Personalmente non ho nulla contro Autogrill. Anzi: penso che abbia portato degli standard in un settore che non ne aveva molti.
L’Ulisse, l’Icaro, il Fattoria e compagnia accompagnano i nostri viaggi con dignità.
Vi sarà ben capitato, sulle strade italiane, di trovar di peggio: di finire in baracche che parevano uscite da un horror di Tobe Hooper. Tipo “Quell’autososta in fondo a Barberino del Mugello”. O “Il secondo autobar a sinistra”.
Però.
Però la concentrazione ha sempre dei difetti. E se gli standard medi innalzano la qualità infima sono ben poca cosa in confronto a chi lavora proprio bene, con il cuore e con passione, gestendo un’autososta come se fosse un vero bar, una vera tavola calda.
Mi riferisco alle pochissime tappe indipendenti sopravvissute in Italia, più rare delle librerie non di catena: con la crescita dell’impero Autogrill i chioschi autonomi lungo le highway si contano ormai sulle dita di poche mani.
Ed è un peccato. Un peccato di cui ci si accorge soprattutto d’estate, quando si finisce sulla strada diretti verso spiagge e vette.
Io ad esempio mi trovo a percorrere spessissimo la Torino-Savona e, grazie al cielo, ho due punti fermi, uno per senso di marcia:
il Festival Snack Bar vicino all’uscita di Marene, andando verso la Liguria; L’Autobar Marenco di Carcare, andando verso Torino.
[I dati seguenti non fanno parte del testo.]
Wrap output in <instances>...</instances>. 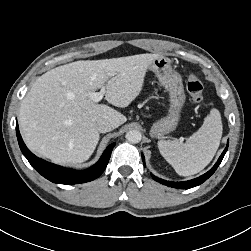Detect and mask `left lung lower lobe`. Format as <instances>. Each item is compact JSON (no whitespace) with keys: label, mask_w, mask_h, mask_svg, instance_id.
I'll list each match as a JSON object with an SVG mask.
<instances>
[{"label":"left lung lower lobe","mask_w":251,"mask_h":251,"mask_svg":"<svg viewBox=\"0 0 251 251\" xmlns=\"http://www.w3.org/2000/svg\"><path fill=\"white\" fill-rule=\"evenodd\" d=\"M227 149H228V143H227V146L224 149L223 153L219 157L218 161L216 162V164L207 173L203 174L202 176H200L198 178H195V179H192V180H189V181H184V182H171V181L162 180V179L154 176L153 174H151V176L157 182H159L161 184H164L166 186H169V187H173V188H177V189L193 188L195 186H198V185L202 184L204 181H206L216 171V169L219 166V164L221 163ZM142 159L144 160L143 155H142Z\"/></svg>","instance_id":"obj_1"}]
</instances>
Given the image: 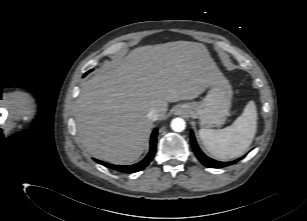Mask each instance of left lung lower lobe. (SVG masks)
Wrapping results in <instances>:
<instances>
[{
    "instance_id": "left-lung-lower-lobe-1",
    "label": "left lung lower lobe",
    "mask_w": 307,
    "mask_h": 221,
    "mask_svg": "<svg viewBox=\"0 0 307 221\" xmlns=\"http://www.w3.org/2000/svg\"><path fill=\"white\" fill-rule=\"evenodd\" d=\"M191 145L193 147L194 153L197 156V158L207 167H211V168H222L225 166H229L231 164L236 163L237 161H239L240 159H242L243 157L231 161V162H220V161H216L214 159H211L209 157H207L198 147L197 142L195 140L194 134L193 132H191Z\"/></svg>"
}]
</instances>
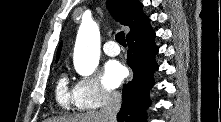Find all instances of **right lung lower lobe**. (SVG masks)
<instances>
[{
    "label": "right lung lower lobe",
    "mask_w": 221,
    "mask_h": 122,
    "mask_svg": "<svg viewBox=\"0 0 221 122\" xmlns=\"http://www.w3.org/2000/svg\"><path fill=\"white\" fill-rule=\"evenodd\" d=\"M155 32L148 25L138 34L127 38L128 65L134 76L123 86L122 107L117 114L118 122H144L145 109L149 105V91L154 85L153 72L158 69L154 56L158 48L154 43Z\"/></svg>",
    "instance_id": "98d812e1"
}]
</instances>
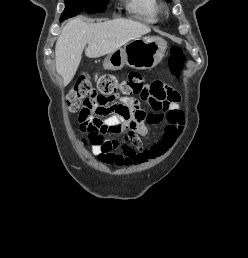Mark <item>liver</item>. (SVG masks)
Here are the masks:
<instances>
[{"instance_id": "liver-1", "label": "liver", "mask_w": 248, "mask_h": 258, "mask_svg": "<svg viewBox=\"0 0 248 258\" xmlns=\"http://www.w3.org/2000/svg\"><path fill=\"white\" fill-rule=\"evenodd\" d=\"M151 29L129 19H114L103 23L89 24L80 18L70 20L56 42V70L66 86L74 77L81 62L82 52L88 58L111 54L129 41L140 38Z\"/></svg>"}]
</instances>
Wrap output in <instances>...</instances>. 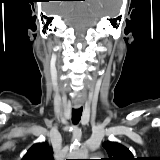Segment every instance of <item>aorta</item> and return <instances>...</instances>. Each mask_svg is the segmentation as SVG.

Sono due tappe imprescindibili, che fanno i panini con le acciughe del Cantabrico e la salsiccia di Bra, sfornano focacce e torte, che dietro al banco hanno baristi veri e non dipendenti di un colosso, che curano i tavolini all’aperto per la gioia di agenti di commercio, turisti e camionisti. Sono due soste deliziose, gustosissime, con prezzi uguali se non inferiori al megaKolosso.
Sapete cosa ci vorrebbe? Una guida INDIPENDENTE agli autobar dello stivale.
In attesa di un editore illuminato, perché non cominciamo a consigliarceli tra noi?